(DATA EXCERPTS begins)
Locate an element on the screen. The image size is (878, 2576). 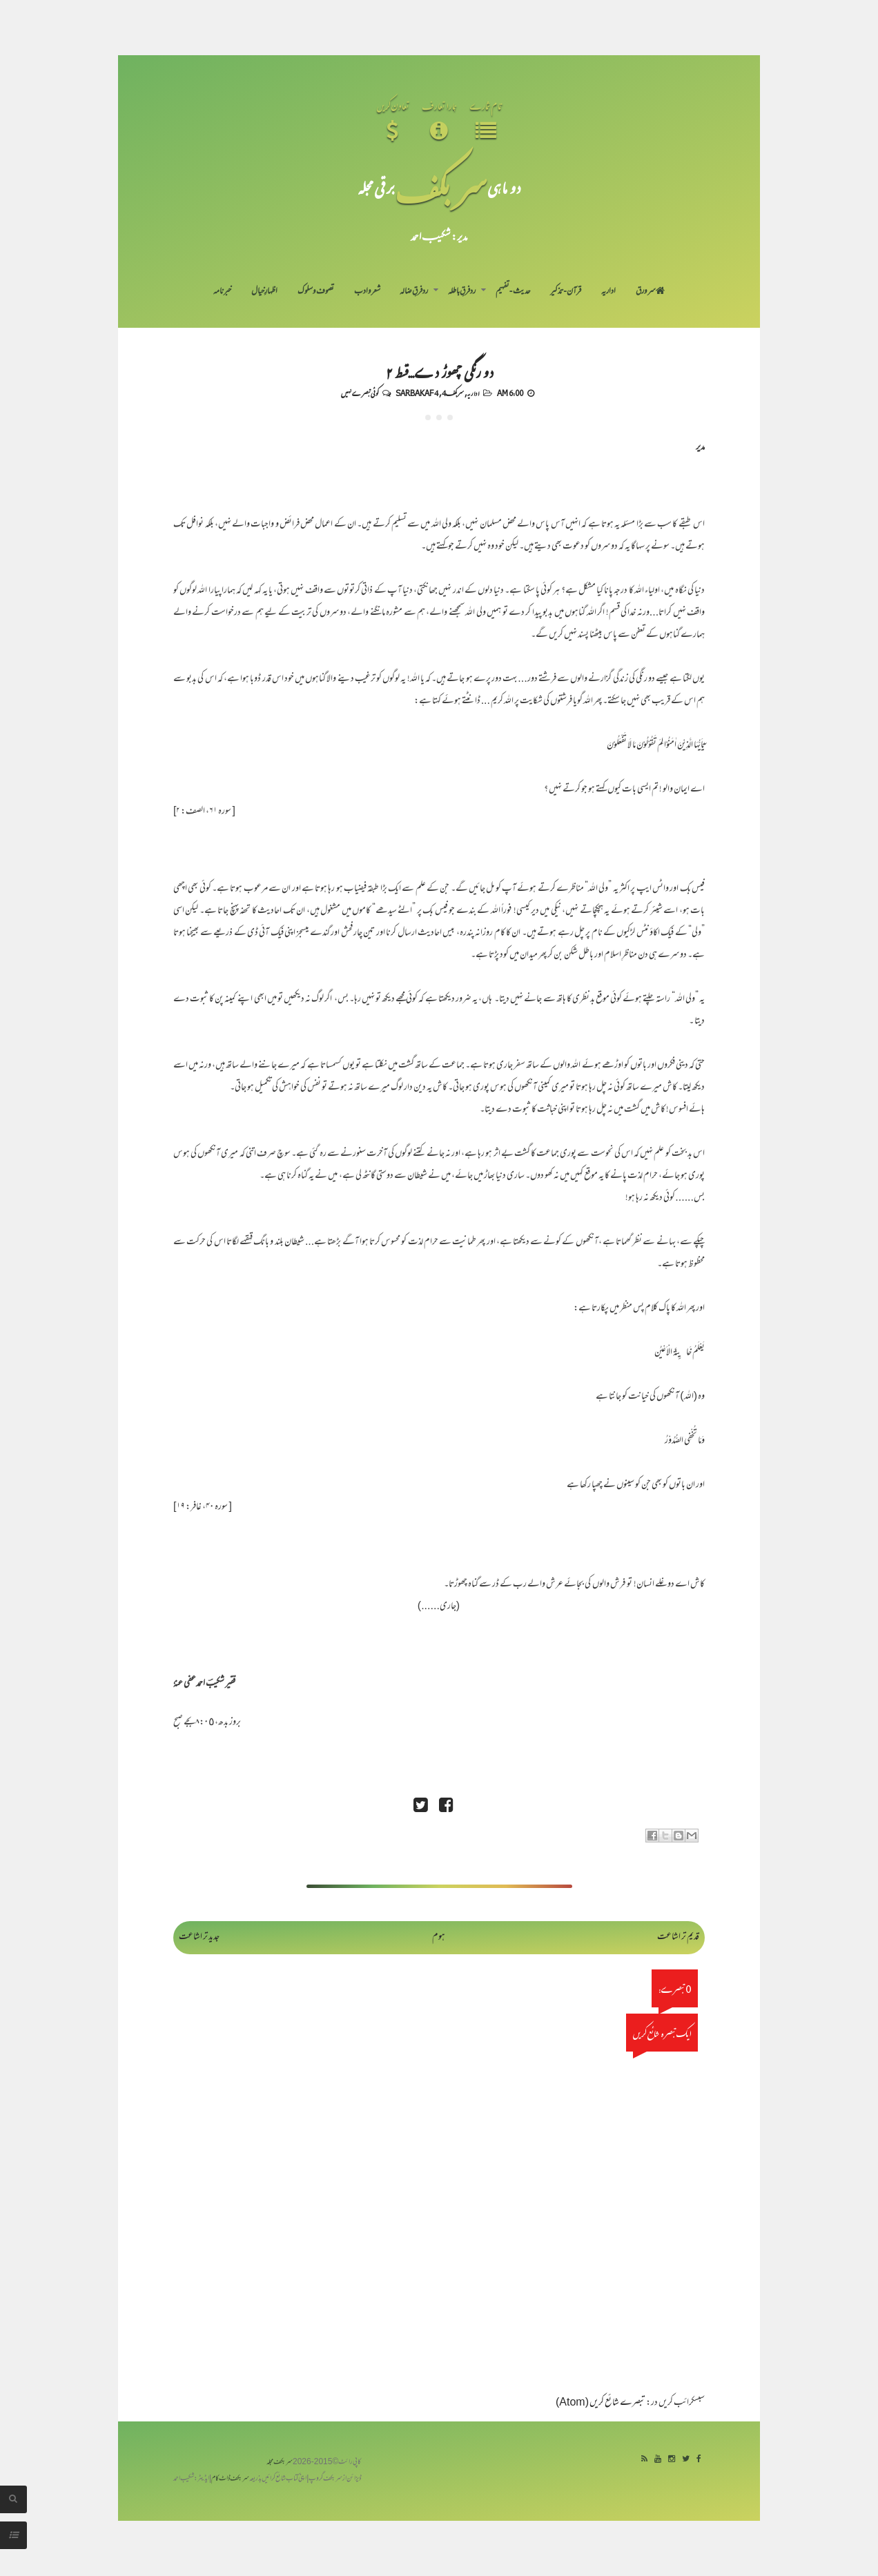
خبرنامہ is located at coordinates (222, 292).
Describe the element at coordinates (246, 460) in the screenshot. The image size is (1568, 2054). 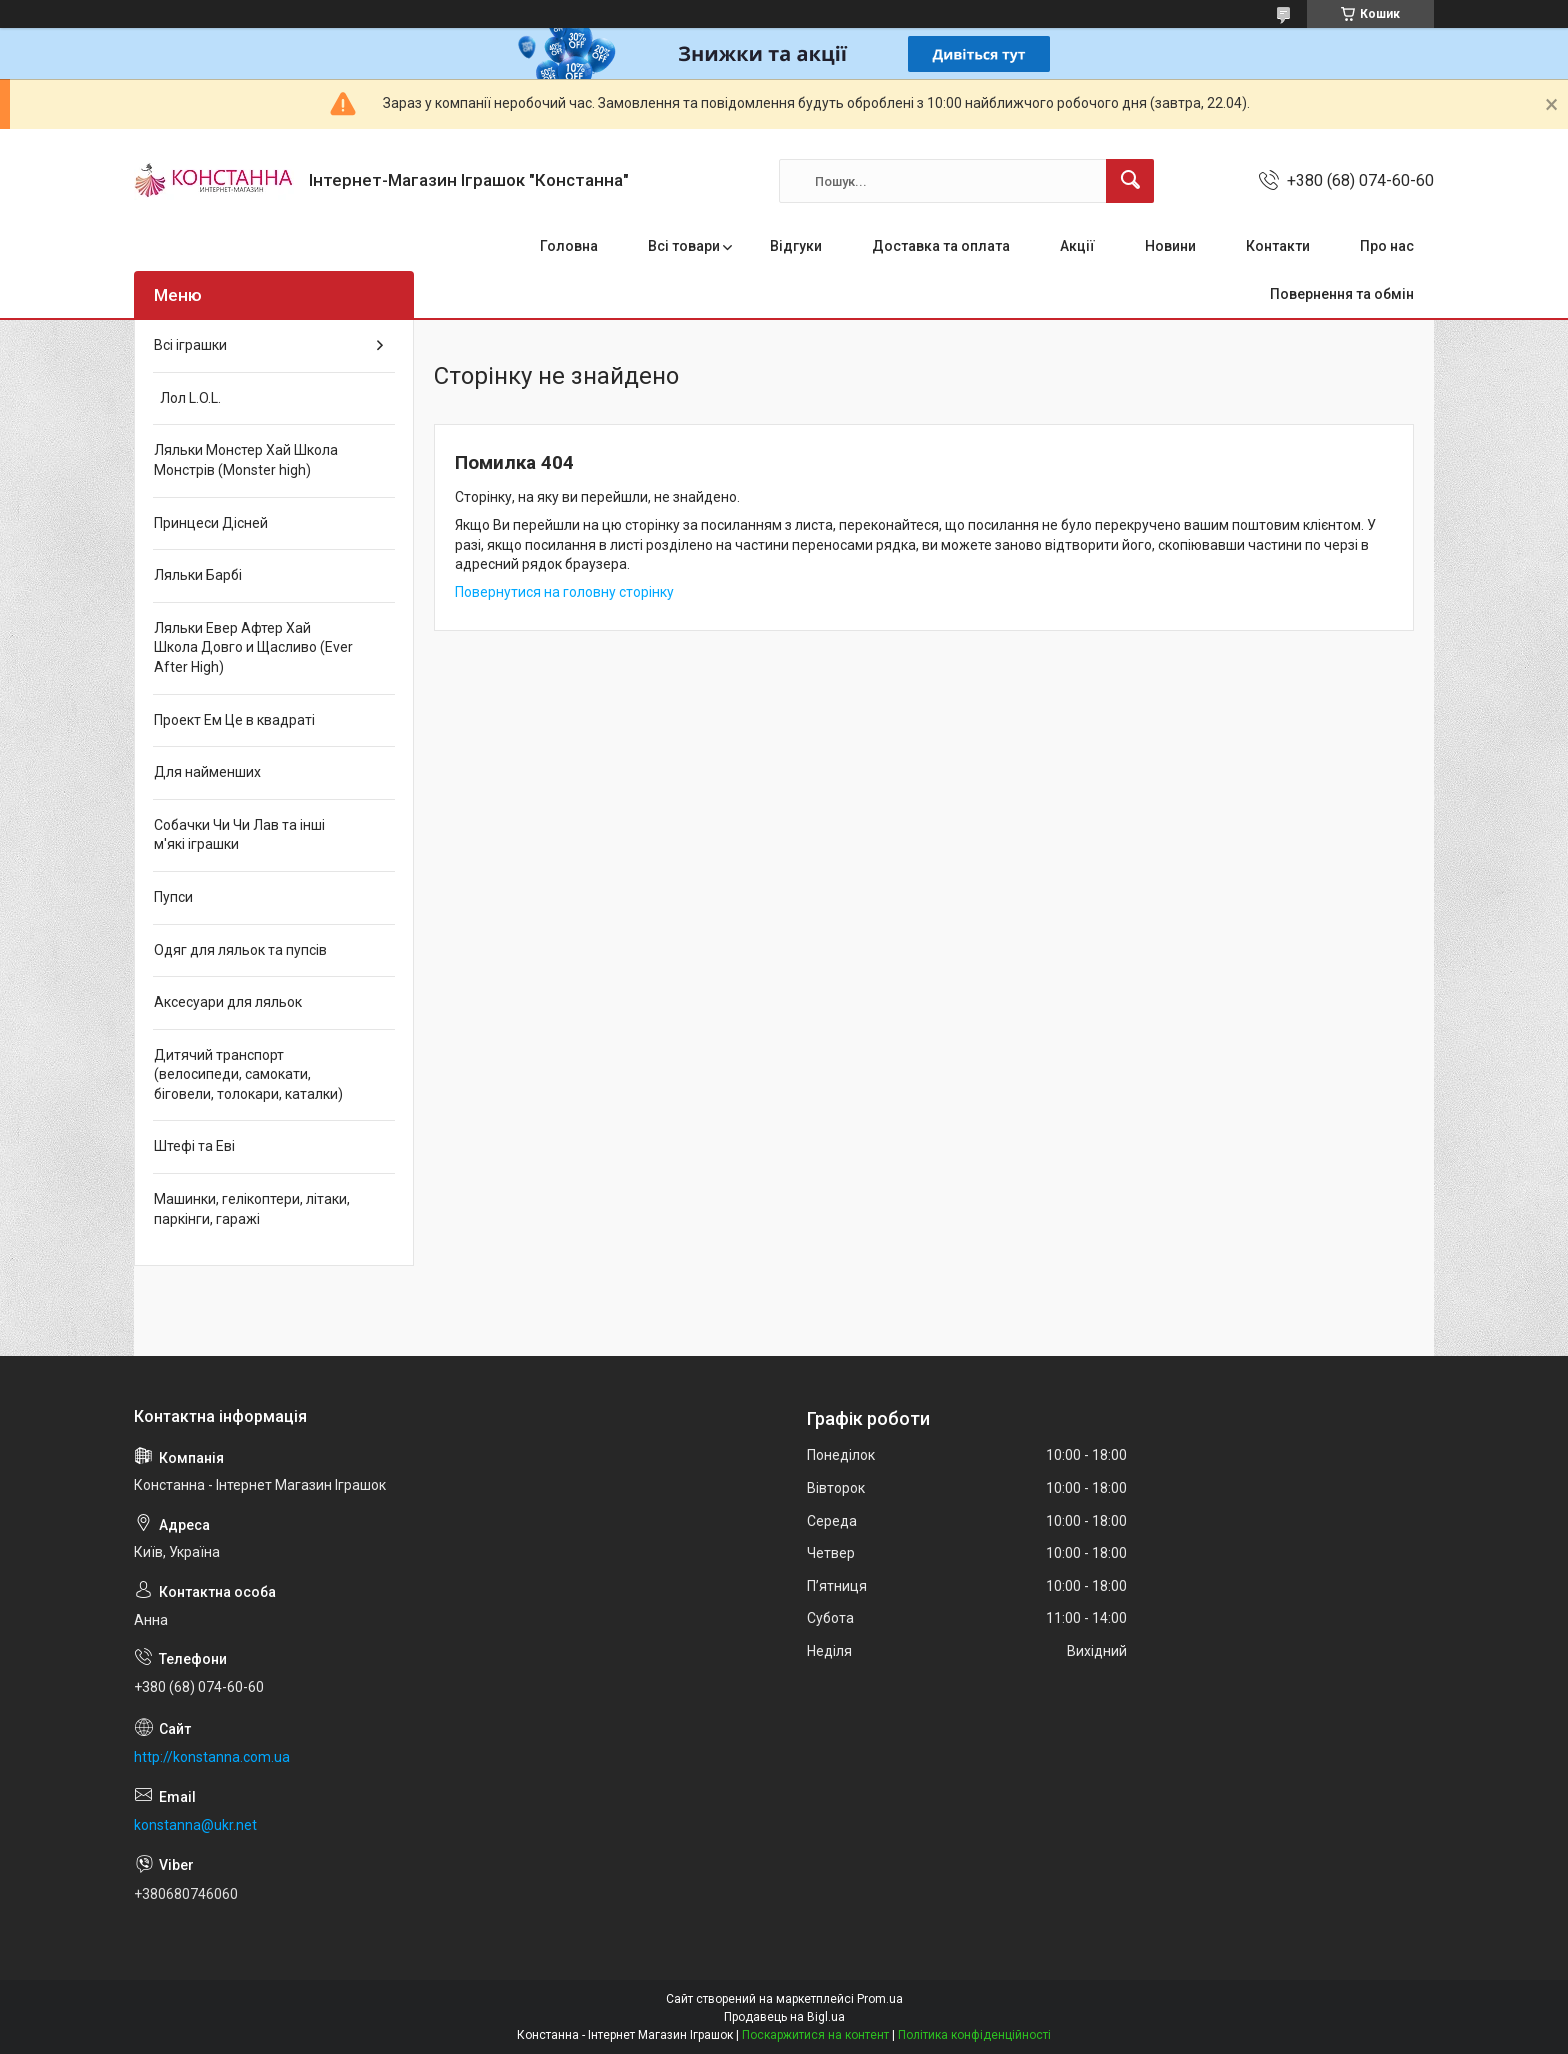
I see `Ляльки Монстер Хай Школа Монстрів (Monster high)` at that location.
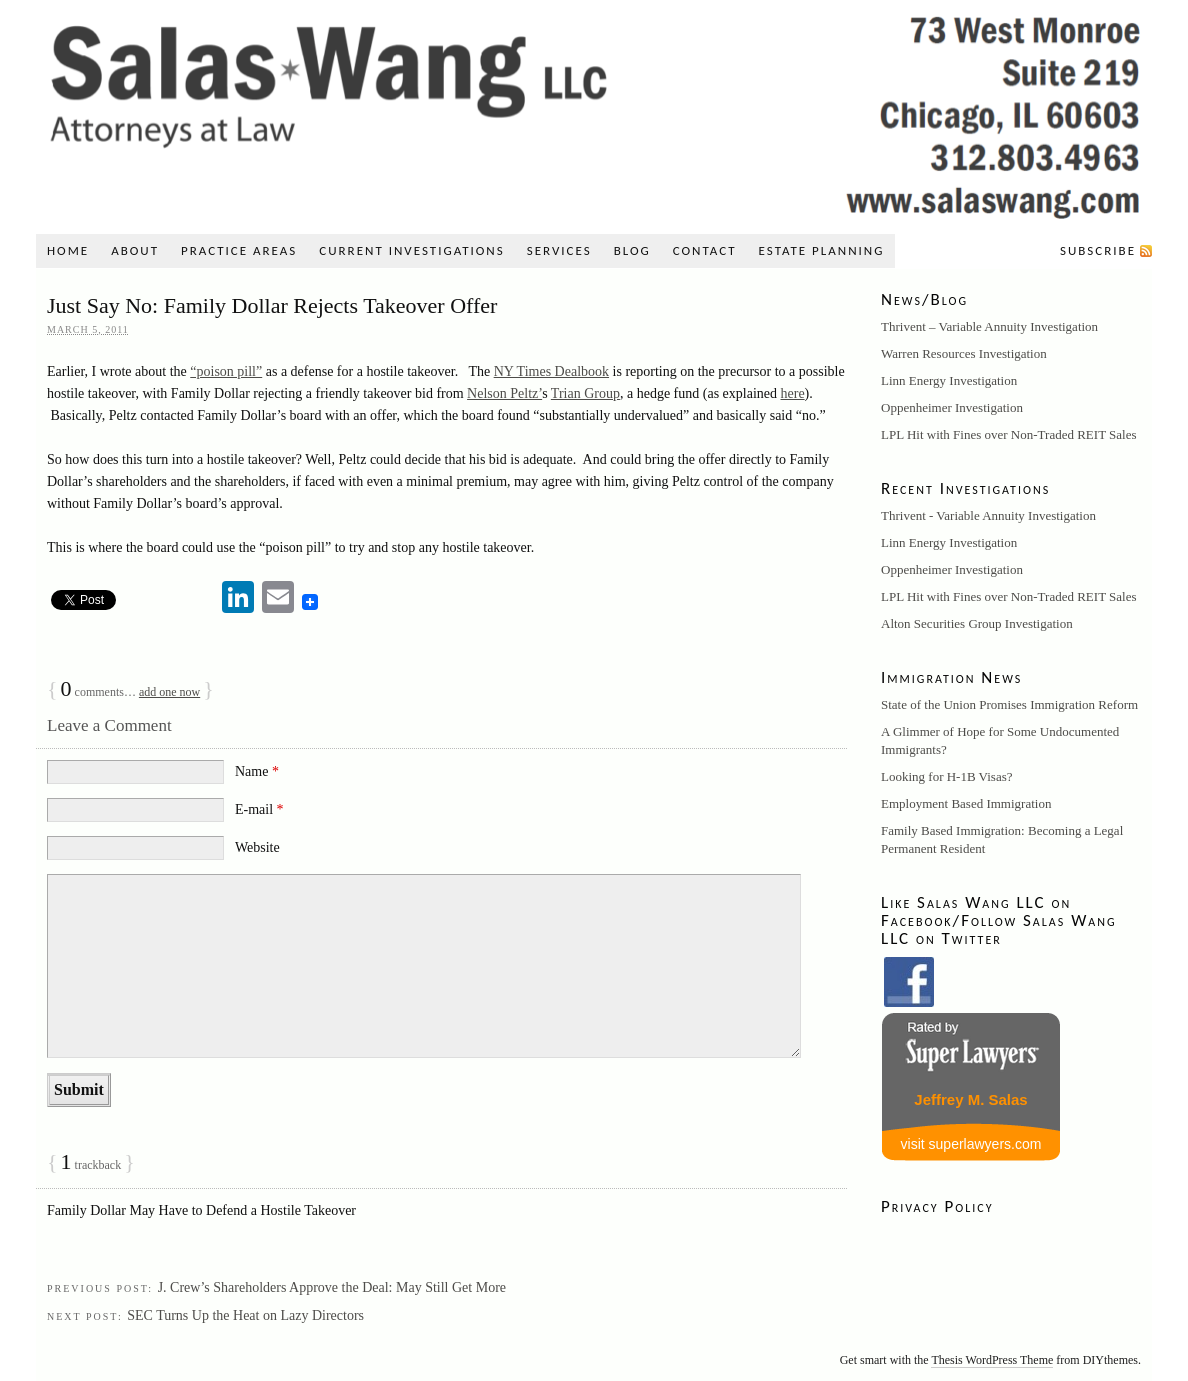 The image size is (1188, 1381). What do you see at coordinates (988, 515) in the screenshot?
I see `Thrivent - Variable Annuity Investigation` at bounding box center [988, 515].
(DATA EXCERPTS ends)
WHAT YOU WILL DO >> Your answer must consist solely of the lines from the one containing "Describe the element" through the last line of the records above, copied exactly, with every picture left out.

REPLY >>
Describe the element at coordinates (246, 460) in the screenshot. The image size is (1568, 2054). 
I see `Ляльки Монстер Хай Школа Монстрів (Monster high)` at that location.
 The image size is (1188, 1381). What do you see at coordinates (988, 515) in the screenshot?
I see `Thrivent - Variable Annuity Investigation` at bounding box center [988, 515].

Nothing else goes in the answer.